─── Excerpted records

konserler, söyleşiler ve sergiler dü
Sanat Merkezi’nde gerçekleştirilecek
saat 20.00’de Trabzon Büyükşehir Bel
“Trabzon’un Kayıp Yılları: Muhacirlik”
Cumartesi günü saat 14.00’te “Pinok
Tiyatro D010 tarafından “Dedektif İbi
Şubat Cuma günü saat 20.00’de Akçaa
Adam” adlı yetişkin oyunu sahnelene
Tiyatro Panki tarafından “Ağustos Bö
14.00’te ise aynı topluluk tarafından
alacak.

──────
─── Excerpted records

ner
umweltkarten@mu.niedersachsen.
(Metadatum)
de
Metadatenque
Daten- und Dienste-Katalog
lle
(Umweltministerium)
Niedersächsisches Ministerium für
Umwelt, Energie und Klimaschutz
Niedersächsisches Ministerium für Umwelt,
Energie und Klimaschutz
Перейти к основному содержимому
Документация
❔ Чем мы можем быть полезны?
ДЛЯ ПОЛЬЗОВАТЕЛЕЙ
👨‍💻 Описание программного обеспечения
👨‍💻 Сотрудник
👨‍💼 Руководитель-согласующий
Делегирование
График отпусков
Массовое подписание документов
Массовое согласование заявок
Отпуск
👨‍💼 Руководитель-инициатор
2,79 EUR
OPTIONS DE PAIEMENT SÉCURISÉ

──────

- The task
Set down again, word for word, the stretch of records from the line with "Metadatenque" to the line with "OPTIONS DE PAIEMENT SÉCURISÉ", both of those lines included.

- Written response
Metadatenque
Daten- und Dienste-Katalog
lle
(Umweltministerium)
Niedersächsisches Ministerium für
Umwelt, Energie und Klimaschutz
Niedersächsisches Ministerium für Umwelt,
Energie und Klimaschutz
Перейти к основному содержимому
Документация
❔ Чем мы можем быть полезны?
ДЛЯ ПОЛЬЗОВАТЕЛЕЙ
👨‍💻 Описание программного обеспечения
👨‍💻 Сотрудник
👨‍💼 Руководитель-согласующий
Делегирование
График отпусков
Массовое подписание документов
Массовое согласование заявок
Отпуск
👨‍💼 Руководитель-инициатор
2,79 EUR
OPTIONS DE PAIEMENT SÉCURISÉ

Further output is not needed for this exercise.